Looked another way, if Yue Liuyi had died on the New Land, the Moon Post Bookstore’s things would soon be scavenger spoils.

“Finally did it!”

She swung the door open and dove for the sofa, excitement fluttering like sparrows. It had been her favorite perch. On quiet nights, she would lie there and read like drifting on a lake.

Reality bit. The moment she touched the cushions, a cloud of dust burst up like a dry storm.

“Ugh! Cough, cough! So much dust!!!”

Her coughing sent up even more haze, like fog shaken from old curtains.

“I... can’t breathe...”

After a long fit, Yue Liuyi caught her breath. Years without care had packed every corner with dust; cobwebs stitched the ceiling like frost. The bright, tidy shop in her mind had become a haunted house of shadow and chill.

“No way! LittleSnow will laugh at me!”

Yue Liuyi planted her hands on her hips and set the suitcase aside like a squat stone.

She was never a messy girl—nor a messy boy. For the one she loved to rest perfectly, she would scrub the Moon Post Bookstore top to bottom, and make it new like spring.

It wasn’t an easy job; worse, the bills had cut its water and power like dry wells and cold wires.

But none of that could stump Yue Liuyi. As a World Tree Maiden, her skills ran deeper than acting cute like a cuddle pillow.

“Stellar... Moon Compass!!!”

As she intoned, pinpricks of starlight woke inside the room like fireflies.

The Stellar Moon Compass unfurled its inherent power. The little planet pulled like a vacuum, gravity sweeping outward. Airborne dust clung to its surface and gathered into a lump like wet clay.

For the hidden corners, she dampened a rag with water magic and wiped in slow, careful strokes. With steady labor, the Moon Post Bookstore soon shone clean, neat as first light.

“That should do it!”

Satisfied, she stood before the mirror and nodded, like a sparrow preening.

The setup was complete; only the last step remained.

Her small hands reached for her cheeks like petals touching water.

She peeled off the freckle stickers of disguise, removed the deliberately cloudy lenses, and wiped the grit from her hair. A tiny, adorable blue‑haired girl bloomed in the mirror like the moon rising over a lake.

“Huh... so cute?”

Staring at the girl in the glass, Yue Liuyi swallowed hard, like tasting snowmelt.

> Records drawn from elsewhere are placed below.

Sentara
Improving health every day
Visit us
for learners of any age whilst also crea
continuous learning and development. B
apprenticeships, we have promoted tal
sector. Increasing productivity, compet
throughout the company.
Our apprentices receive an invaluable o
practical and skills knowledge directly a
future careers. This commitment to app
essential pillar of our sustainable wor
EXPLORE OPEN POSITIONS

Even now, watching herself as a girl felt strange in her chest. When the mirror maiden echoed her moves with cute or shy faces, it got stranger still, like wearing a borrowed spring dress.

“Ugh! Keep this up and I’ll turn into a narcissist!”

Yue Liuyi quickly shook her head and patted her cheeks, scattering heat like sparrows.

The little girl in the mirror did the same, patting her flushed face like peony petals.

On the road home, she had felt the full hardship of being a small girl, like walking against wind.

No camping anywhere. No sharing a room alone with a man. No taking food handed over casually by strangers. Worst of all—no relieving yourself wherever you pleased.

So, to avoid needless trouble, she used makeup to hide, and made herself look plain as dust.

Sure, turning back into Dongfang Chen would be more convenient. But for reasons of her own, Yue Liuyi didn’t intend to.

After all, inside the suitcase there was...

She turned her gaze to the white suitcase; inside lay what mattered most to her, like a hidden flame.

“LittleSnow, we’ve arrived...”

She pulled the zipper open—zzzip—the metal hissed like a snake.

A silver‑haired maiden’s sleeping profile, elegant as moonlit porcelain, came into Yue Liuyi’s view.